-- Opening Marker --

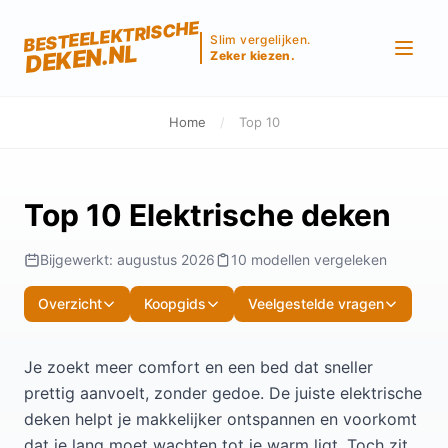
BESTEELEKTRISCHE
Slim vergelijken.
DEKEN.NL
Zeker kiezen.
Home
/
Top 10
Top 10 Elektrische deken
Bijgewerkt: augustus 2026
10 modellen vergeleken
Overzicht
Koopgids
Veelgestelde vragen
Je zoekt meer comfort en een bed dat sneller
prettig aanvoelt, zonder gedoe. De juiste elektrische
deken helpt je makkelijker ontspannen en voorkomt
dat je lang moet wachten tot je warm ligt. Toch zit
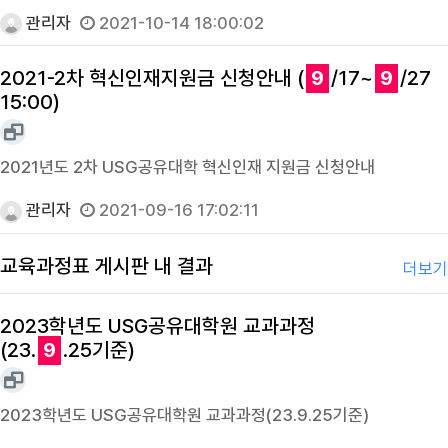
관리자
2021-10-14 18:00:02
2021-2차 혁신인재지원금 신청안내 (
9
/17~
9
/27
15:00)
2021년도 2차 USG공유대학 혁신인재 지원금 신청안내
관리자
2021-09-16 17:02:11
교육과정표 게시판 내 결과
더보기
2023학년도 USG공유대학원 교과과정
(23.
9
.25기준)
2023학년도 USG공유대학원 교과과정(23.9.25기준)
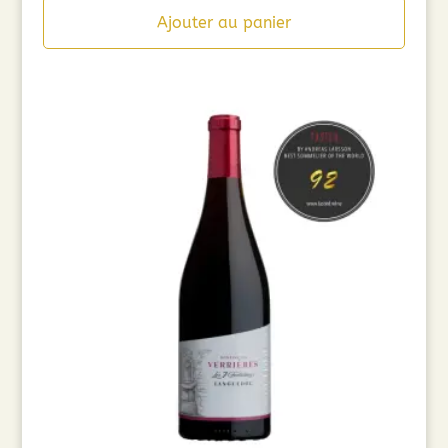
Ajouter au panier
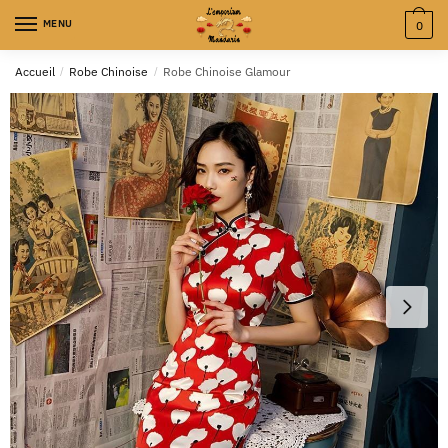
MENU
0
Accueil
/
Robe Chinoise
/
Robe Chinoise Glamour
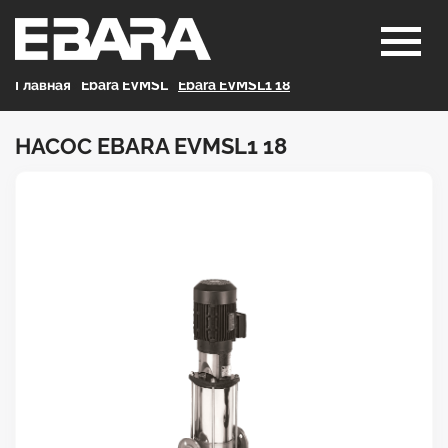
Главная
>
Ebara EVMSL
>
Ebara EVMSL1 18
НАСОС EBARA EVMSL1 18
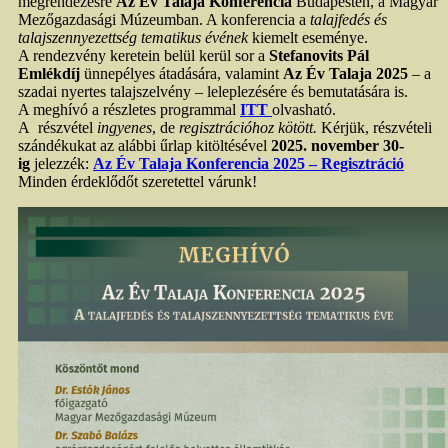
megrendezésre
Az Év Talaja Konferencia
Budapesten, a Magyar
Mezőgazdasági Múzeumban. A konferencia a
talajfedés és
talajszennyezettség tematikus évének
kiemelt eseménye.
A rendezvény keretein belül kerül sor a
Stefanovits Pál
Emlékdíj
ünnepélyes átadására, valamint
Az Év Talaja 2025
– a
szadai nyertes talajszelvény – leleplezésére és bemutatására is.
A meghívó a részletes programmal
ITT
olvasható.
A részvétel
ingyenes
, de
regisztrációhoz kötött.
Kérjük, részvételi
szándékukat az alábbi űrlap kitöltésével
2025. november 30-
ig
jelezzék:
Az Év Talaja Konferencia 2025 – Regisztráció
Minden érdeklődőt szeretettel várunk!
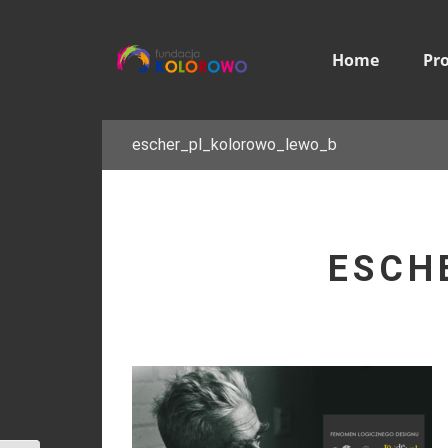
Home
Pr
escher_pl_kolorowo_lewo_b
ESCH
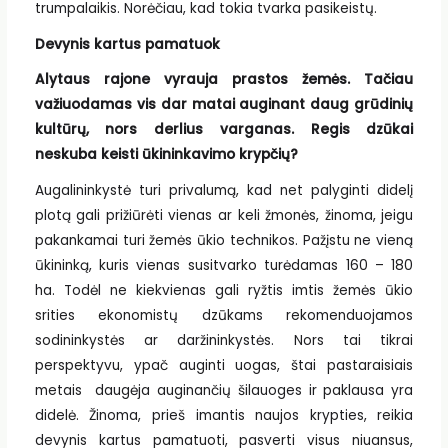
trumpalaikis. Norėčiau, kad tokia tvarka pasikeistų.
Devynis kartus pamatuok
Alytaus rajone vyrauja prastos žemės. Tačiau
važiuodamas vis dar matai auginant daug grūdinių
kultūrų, nors derlius varganas. Regis dzūkai
neskuba keisti ūkininkavimo krypčių?
Augalininkystė turi privalumą, kad net palyginti didelį
plotą gali prižiūrėti vienas ar keli žmonės, žinoma, jeigu
pakankamai turi žemės ūkio technikos. Pažįstu ne vieną
ūkininką, kuris vienas susitvarko turėdamas 160 – 180
ha. Todėl ne kiekvienas gali ryžtis imtis žemės ūkio
srities ekonomistų dzūkams rekomenduojamos
sodininkystės ar daržininkystės. Nors tai tikrai
perspektyvu, ypač auginti uogas, štai pastaraisiais
metais daugėja auginančių šilauoges ir paklausa yra
didelė. Žinoma, prieš imantis naujos krypties, reikia
devynis kartus pamatuoti, pasverti visus niuansus,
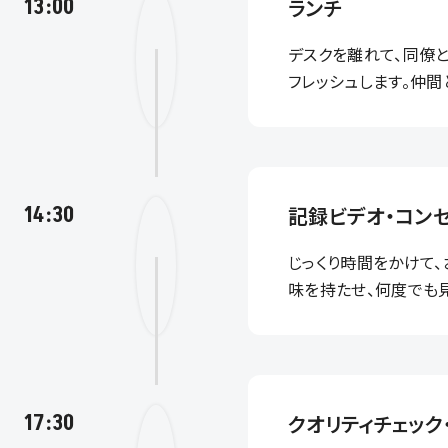
13:00
ランチ
デスクを離れて、同僚
フレッシュします。仲
14:30
記録ビデオ・コン
じっくり時間をかけて
味を持たせ、何度でも
17:30
クオリティチェック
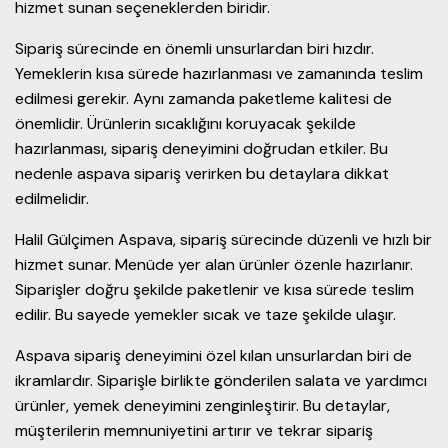
hizmet sunan seçeneklerden biridir.
Sipariş sürecinde en önemli unsurlardan biri hızdır.
Yemeklerin kısa sürede hazırlanması ve zamanında teslim
edilmesi gerekir. Aynı zamanda paketleme kalitesi de
önemlidir. Ürünlerin sıcaklığını koruyacak şekilde
hazırlanması, sipariş deneyimini doğrudan etkiler. Bu
nedenle aspava sipariş verirken bu detaylara dikkat
edilmelidir.
Halil Gülçimen Aspava, sipariş sürecinde düzenli ve hızlı bir
hizmet sunar. Menüde yer alan ürünler özenle hazırlanır.
Siparişler doğru şekilde paketlenir ve kısa sürede teslim
edilir. Bu sayede yemekler sıcak ve taze şekilde ulaşır.
Aspava sipariş deneyimini özel kılan unsurlardan biri de
ikramlardır. Siparişle birlikte gönderilen salata ve yardımcı
ürünler, yemek deneyimini zenginleştirir. Bu detaylar,
müşterilerin memnuniyetini artırır ve tekrar sipariş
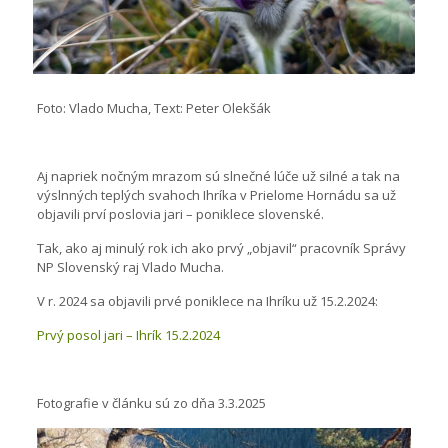
Foto: Vlado Mucha, Text: Peter Olekšák
Aj napriek nočným mrazom sú slnečné lúče už silné a tak na
výslnných teplých svahoch Ihríka v Prielome Hornádu sa už
objavili prví poslovia jari – poniklece slovenské.
Tak, ako aj minulý rok ich ako prvý „objavil“ pracovník Správy
NP Slovenský raj Vlado Mucha.
V r. 2024 sa objavili prvé poniklece na Ihríku už 15.2.2024:
Prvý posol jari – Ihrík 15.2.2024
Fotografie v článku sú zo dňa 3.3.2025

-- Closing Marker --

**WHAT IS EXPECTED:** Copy the lines of the entries above that mention "Chinoise".

**SOLUTION FOR THIS EXERCISE:**
Robe Chinoise
Robe Chinoise Glamour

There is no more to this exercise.